Enhanced log analysis with OpenSearch PPL: Introducing lookup, join, and subsearch

Fri, May 30, 2025 · Peng Huo, Lantao Jin, Charlie Yang, Fanit Kolchina

OpenSearch 3.0 introduced powerful new capabilities to the Piped Processing Language (PPL) with the addition of the lookup, join, and subsearch commands. These commands help you enrich, correlate, and filter logs more efficiently. They are particularly useful in observability and log analytics scenarios. For example, you can join authentication and application logs to investigate security incidents or use the lookup command to add geolocation context to logs in real time. To learn more about supported PPL commands, see the PPL command reference.
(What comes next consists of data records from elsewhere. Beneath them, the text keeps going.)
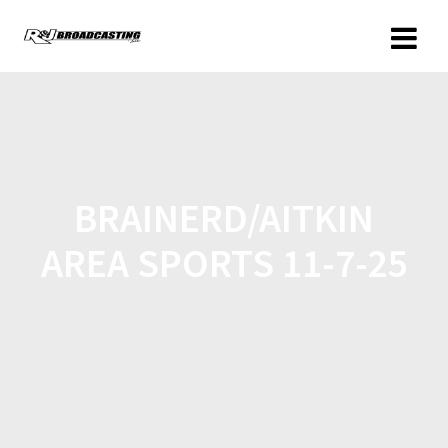
BRAINERD/AITKIN
AREA SPORTS 11-7-25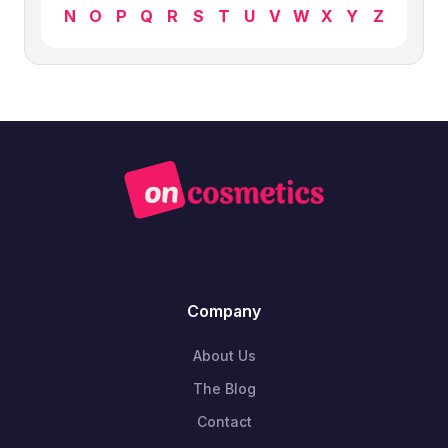
N
O
P
Q
R
S
T
U
V
W
X
Y
Z
Company
About Us
The Blog
Contact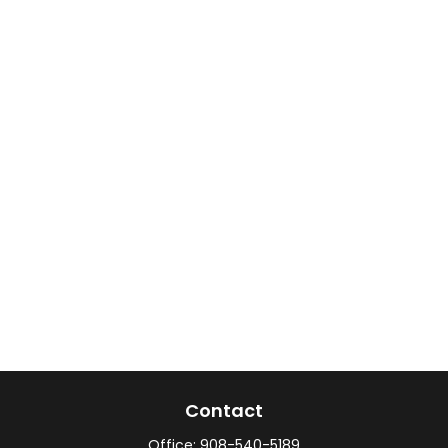
Contact
Office:
908-540-5189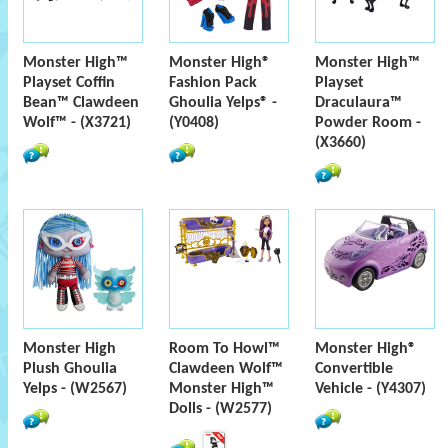
Monster High™
Monster High®
Monster High™
Playset Coffin
Fashion Pack
Playset
Bean™ Clawdeen
Ghoulia Yelps® -
Draculaura™
Wolf™ - (X3721)
(Y0408)
Powder Room -
(X3660)
Monster High
Room To Howl™
Monster High®
Plush Ghoulia
Clawdeen Wolf™
Convertible
Yelps - (W2567)
Monster High™
Vehicle - (Y4307)
Dolls - (W2577)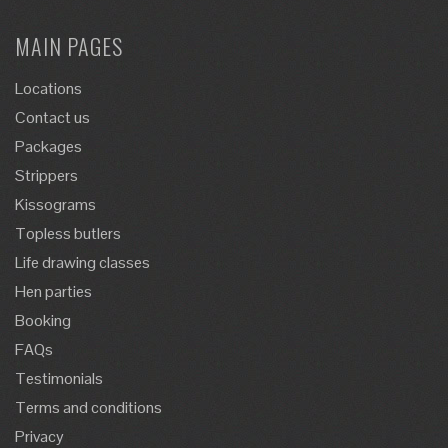
MAIN PAGES
Locations
Contact us
Packages
Strippers
Kissograms
Topless butlers
Life drawing classes
Hen parties
Booking
FAQs
Testimonials
Terms and conditions
Privacy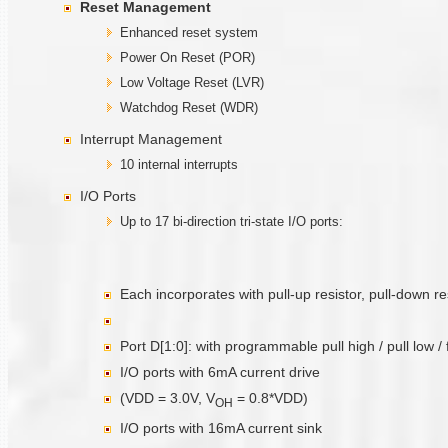
Reset Management
Enhanced reset system
Power On Reset (POR)
Low Voltage Reset (LVR)
Watchdog Reset (WDR)
Interrupt Management
10 internal interrupts
I/O Ports
Up to 17 bi-direction tri-state I/O ports:
Each incorporates with pull-up resistor, pull-down r
Port D[1:0]: with programmable pull high / pull low /
I/O ports with 6mA current drive
(VDD = 3.0V, V
= 0.8*VDD)
O
H
I/O ports with 16mA current sink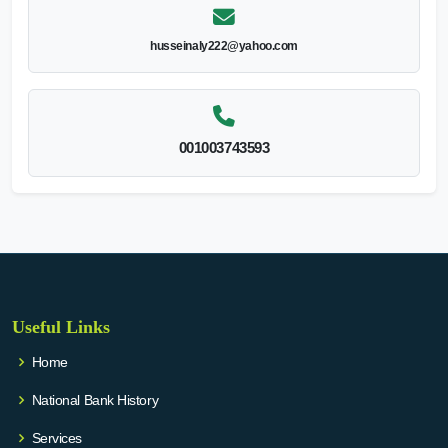
husseinaly222@yahoo.com
001003743593
Useful Links
Home
National Bank History
Services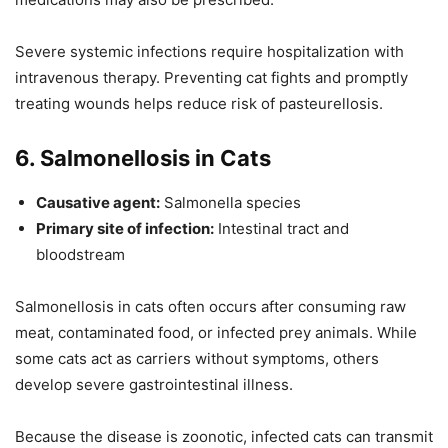
Severe systemic infections require hospitalization with
intravenous therapy. Preventing cat fights and promptly
treating wounds helps reduce risk of pasteurellosis.
6. Salmonellosis in Cats
Causative agent:
Salmonella species
Primary site of infection:
Intestinal tract and
bloodstream
Salmonellosis in cats often occurs after consuming raw
meat, contaminated food, or infected prey animals. While
some cats act as carriers without symptoms, others
develop severe gastrointestinal illness.
Because the disease is zoonotic, infected cats can transmit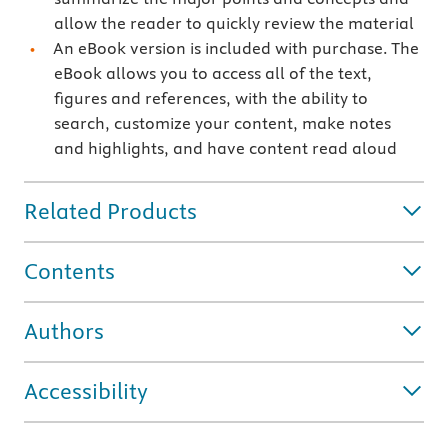
allow the reader to quickly review the material
An eBook version is included with purchase. The
eBook allows you to access all of the text,
figures and references, with the ability to
search, customize your content, make notes
and highlights, and have content read aloud
Related Products
Contents
Authors
Accessibility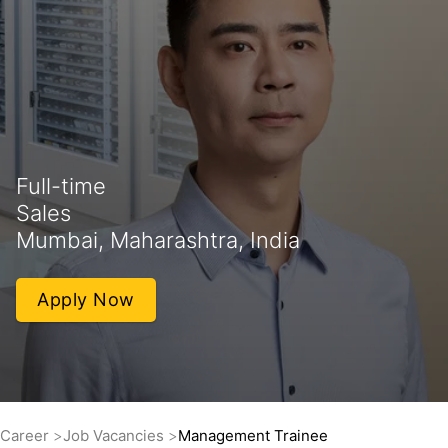
Full-time
Sales
Mumbai, Maharashtra, India
Apply Now
Career
Job Vacancies
Management Trainee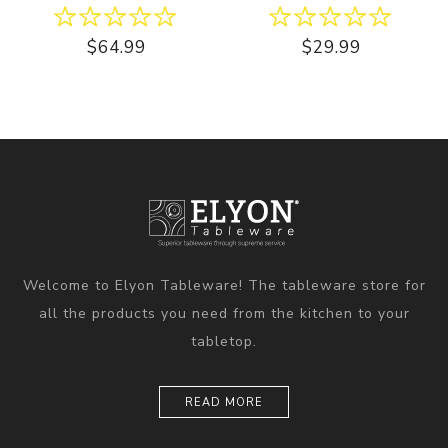
$64.99
$29.99
Welcome to Elyon Tableware! The tableware store for
all the products you need from the kitchen to your
tabletop.
READ MORE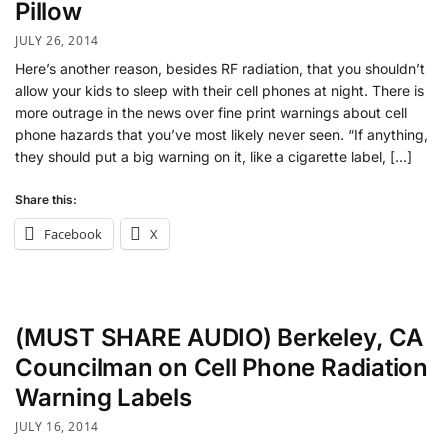
Pillow
JULY 26, 2014
Here’s another reason, besides RF radiation, that you shouldn’t
allow your kids to sleep with their cell phones at night. There is
more outrage in the news over fine print warnings about cell
phone hazards that you’ve most likely never seen. “If anything,
they should put a big warning on it, like a cigarette label, […]
Share this:
Facebook
X
(MUST SHARE AUDIO) Berkeley, CA
Councilman on Cell Phone Radiation
Warning Labels
JULY 16, 2014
These enhancements are powered by Apache Calcite, which also improves query planning and execution. Together, they lay the foundation for more advanced analytics in future versions. With this update, PPL becomes an even more expressive and efficient language for interactive data exploration.

Let’s explore these new features in detail and see how they can enhance your log analysis workflows.

What’s new in OpenSearch 3.0 PPL: Lookup, join, and subsearch

If you analyze logs regularly, you know how challenging it can be to sift through large volumes of data in order to detect and investigate potential issues. OpenSearch 3.0 introduced three new PPL commands—lookup, join, and subsearch. These commands simplify complex log queries and improve efficiency.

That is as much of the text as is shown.